Voeten ging reportages maken; versloeg verkiezingen in Nicaragua en in 1989 de revolutie in Roemenië. „Conflicten vond ik bijzonder interessant. Op de bonnefooi reisde ik naar Tel Aviv toen Saddam Hoessein tijdens de Golfoorlog scudraketten op die stad afvuurde. Dat wilde ik zien, en fotograferen.
Na mijn studie antropologie was er oorlog in Joegoslavië. Daar ben ik ruim tien keer geweest. Lastig, want de Serven werkten niet mee. Maar ik heb in Tuzla wel kunnen vastleggen hoe daar een stroom vluchtelingen arriveerde.”
Proefschrift
Voeten heeft nog nooit een vaste baan gehad. Hij freelancete een inkomen bij elkaar, verkocht zijn foto’s aan wie ze hebben wilde, betaalde de meeste reizen zelf.
En dat doet hij al 31 jaar. Hij maakte „iets van 180 reizen of zo.” Vroeger ging hij met „hooguit dertig rolletjes” op pad; de digitale fotografie is echter onbegrensd. Hij schoot dus wel 300.000 plaatjes, of misschien waren het er 400.000.

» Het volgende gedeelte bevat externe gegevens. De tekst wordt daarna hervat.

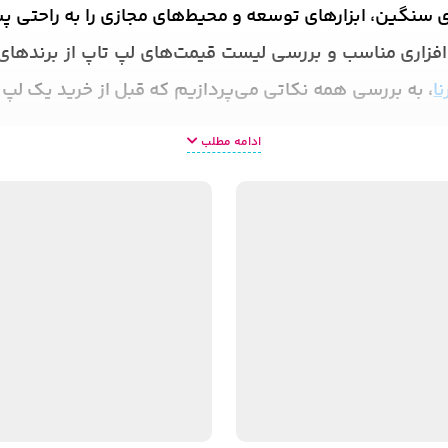
ی سنگین، ابزارهای توسعه و محیط‌های مجازی را به راحتی پش
اری مناسب و بررسی لیست قیمت‌های لپ تاپ از برندهای ا
نا
، به بررسی همه نکاتی می‌پردازیم که قبل از خرید یک لپ
ادامه مطلب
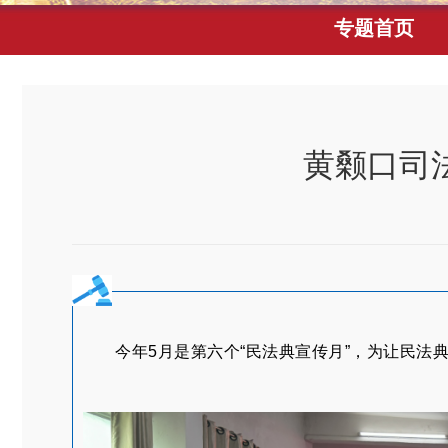
专题首页
黄颡口司法
今年5月是第六个“民法典宣传月”，为让民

Maar dat niet alleen. „Naast een artistiek-creatieve kant had ik altijd intellectuele interesse”, overpeinst hij. „Brain is a terrible thing to waste (hersenen moet je niet ongebruikt laten, LV), dus schreef ik journalistieke teksten bij mijn foto’s. Toen ik in 2009 de drugsoorlog in Mexico fotografeerde, vond ik dat zo interessant dat ik erop gepromoveerd ben. Dat kostte vijf jaar lang flink wat tijd. Ik heb het zelf bekostigd; vraag niet hoe.”

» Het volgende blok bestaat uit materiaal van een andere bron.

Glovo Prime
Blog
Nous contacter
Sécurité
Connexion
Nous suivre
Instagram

De fotograaf uit Antwerpen spreekt inmiddels een aardig woordje over de grens. „Nederlands, Duits, Frans, Engels”, somt hij op. „Ook wat Servo-Kroatisch. Arabisch kan ik lezen en een beetje spreken. In het Russisch kan ik me ook aardig redden. In Kabul kon ik me soms in het Afghaans uitdrukken. Dat vonden ze daar prachtig. In landen waar weinig mensen het Engels beheersen, heb je ook wel nodig dat je een lokale taal een beetje kent.”
In de rimboe
Voeten fotografeerde in 1998 tijdens de burgeroorlog in Sierra Leone. In het West-Afrikaanse land moest hij zich twee weken schuilhouden in de rimboe om aan moordzuchtige rebellen te ontkomen. Hij schreef er een boek over: ”How de body?”
Voor een boek over de drugsproductie in Afghanistan ging dr. Voeten dit jaar naar Kabul. „De taliban hebben strenge regels, maar met een persvisum kun je redelijk je werk doen.”
De oorlog in Oekraïne bracht hem in de stad Odessa. „Als oorlogsfotograaf wil je toegang tot gebieden waar militairen actief zijn, maar dat is daar lastig. De Oekraïners zijn erg controleerderig; de oude stalinistische geest zit er nog in. Tegen een Oekraïens persbureau zei ik: „Sorry, maar in Kabul is het makkelijker werken dan bij jullie.””
Evenwicht
Ondanks het gevaar moet dit werk gebeuren, zegt Voeten. „Ik doe dit omdat ik nieuwsgierig ben en van spanning houd. Maar ook omdat ik wil laten zien wat er gebeurt. Niemand moet kunnen zeggen: „We hebben het niet geweten.””
Voeten kreeg veel menselijk leed voor de lens. Wen je daaraan? „Het is een delicaat evenwicht. Als je overal bij gaat staan janken, kun je dit werk niet doen. Maar als je ongevoelig bent, ook niet. Je moet je wel bij een onderwerp betrokken weten.”